From studies of type I collagen in a patient with Ehlers-Danlos syndrome type VIIB (EDSARTH2), Eyre et al. (1985) determined that 1 allele of the COL1A2 gene carried a de novo mutation (120160.0001) that resulted in deletion of 15 to 20 residues in the junction domain that spans the N-propeptidase cleavage site and the N-telopeptide cross-linking sequence.

In a patient with EDS VIIB reported by Steinmann et al. (1985) and Wirtz et al. (1987), Weil et al. (1988) identified a heterozygous mutation in the COL1A2 gene (120160.0002) that resulted in the skipping of exon 6 and elimination of the N-proteinase cleavage site necessary for proper collagen processing.
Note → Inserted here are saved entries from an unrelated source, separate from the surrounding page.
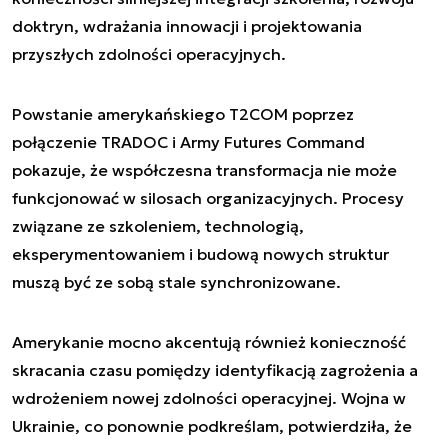
doktryn, wdrażania innowacji i projektowania
przyszłych zdolności operacyjnych.
Powstanie amerykańskiego T2COM poprzez
połączenie TRADOC i Army Futures Command
pokazuje, że współczesna transformacja nie może
funkcjonować w silosach organizacyjnych. Procesy
związane ze szkoleniem, technologią,
eksperymentowaniem i budową nowych struktur
muszą być ze sobą stale synchronizowane.
Amerykanie mocno akcentują również konieczność
skracania czasu pomiędzy identyfikacją zagrożenia a
wdrożeniem nowej zdolności operacyjnej. Wojna w
Ukrainie, co ponownie podkreślam, potwierdziła, że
In a patient with EDS VIIB previously reported by Lichtenstein et al. (1973) and Steinmann et al. (1980), Weil et al. (1989) identified a de novo heterozygous mutation in the COL1A2 gene (120160.0003), resulting in the skipping of exon 6 and deletion of the cleavage site necessary for proper collagen processing. The expression of the alternative splicing in this patient was found to be temperature-dependent; cellular studies showed that missplicing was effectively abolished at 31 degrees C and gradually increased to 100% at 39 degrees C. This mutation is identical to that found in COL1A1 (120150.0026).

In a patient with EDS VIIB, Nicholls et al. (1991) identified a heterozygous mutation in the COL1A2 gene (120160.0021).

In an affected child from a Xhosa family with EDS VIIB previously described by Viljoen et al. (1987), Watson et al. (1992) identified a heterozygous mutation in the COL1A2 gene (120160.0021) that resulted in the skipping of exon 6.

In affected members of 6 unrelated families with EDS VIIB, Byers et al. (1997) identified heterozygosity for mutations in the COL1A2 gene (see, e.g., 120160.0042).